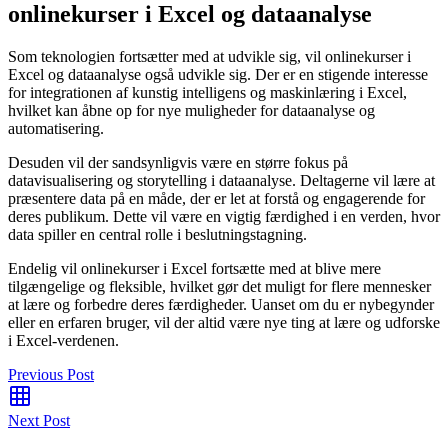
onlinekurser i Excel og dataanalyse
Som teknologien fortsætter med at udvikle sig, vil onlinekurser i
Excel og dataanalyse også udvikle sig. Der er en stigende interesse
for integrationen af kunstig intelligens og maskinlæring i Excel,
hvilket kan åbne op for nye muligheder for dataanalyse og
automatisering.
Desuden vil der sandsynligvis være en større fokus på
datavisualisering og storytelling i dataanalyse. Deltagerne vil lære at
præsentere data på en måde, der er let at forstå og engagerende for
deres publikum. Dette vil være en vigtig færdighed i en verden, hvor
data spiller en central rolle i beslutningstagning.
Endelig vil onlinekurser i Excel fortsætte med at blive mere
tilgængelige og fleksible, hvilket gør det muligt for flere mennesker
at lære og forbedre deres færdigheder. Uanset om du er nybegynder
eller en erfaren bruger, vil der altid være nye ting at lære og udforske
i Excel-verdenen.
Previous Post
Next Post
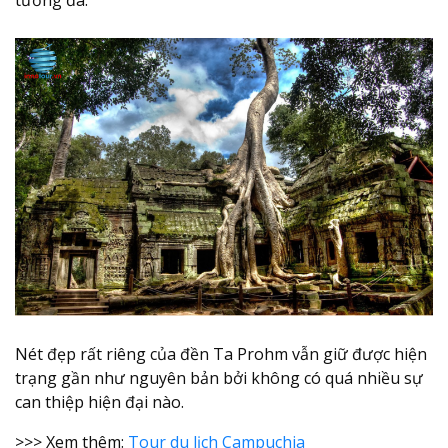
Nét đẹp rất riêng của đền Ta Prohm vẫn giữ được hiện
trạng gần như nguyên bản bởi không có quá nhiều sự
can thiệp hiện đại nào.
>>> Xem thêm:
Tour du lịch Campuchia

....

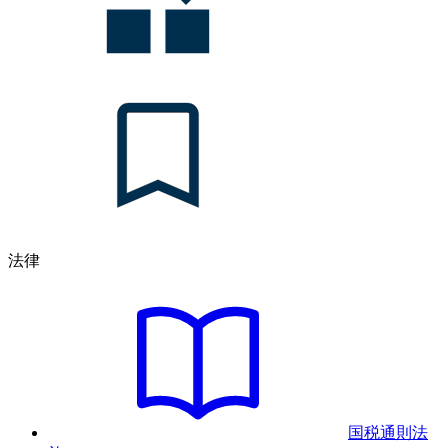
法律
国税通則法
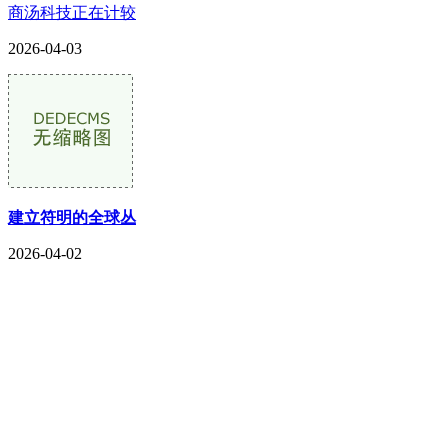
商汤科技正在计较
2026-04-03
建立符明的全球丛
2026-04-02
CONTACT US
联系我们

....

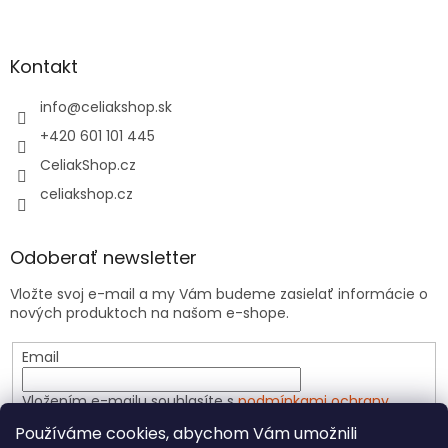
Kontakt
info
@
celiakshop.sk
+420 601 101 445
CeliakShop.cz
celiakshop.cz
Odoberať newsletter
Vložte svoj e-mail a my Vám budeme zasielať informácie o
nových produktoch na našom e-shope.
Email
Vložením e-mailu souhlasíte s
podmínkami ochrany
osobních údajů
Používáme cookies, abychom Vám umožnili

....

Leaving every picture aside, reproduce exactly the lines above from the one with "data spiller en" up to and including the one with "Tour du lịch Campuchia", and no others.

data spiller en central rolle i beslutningstagning.
Endelig vil onlinekurser i Excel fortsætte med at blive mere
tilgængelige og fleksible, hvilket gør det muligt for flere mennesker
at lære og forbedre deres færdigheder. Uanset om du er nybegynder
eller en erfaren bruger, vil der altid være nye ting at lære og udforske
i Excel-verdenen.
Previous Post
Next Post
Nét đẹp rất riêng của đền Ta Prohm vẫn giữ được hiện
trạng gần như nguyên bản bởi không có quá nhiều sự
can thiệp hiện đại nào.
>>> Xem thêm:
Tour du lịch Campuchia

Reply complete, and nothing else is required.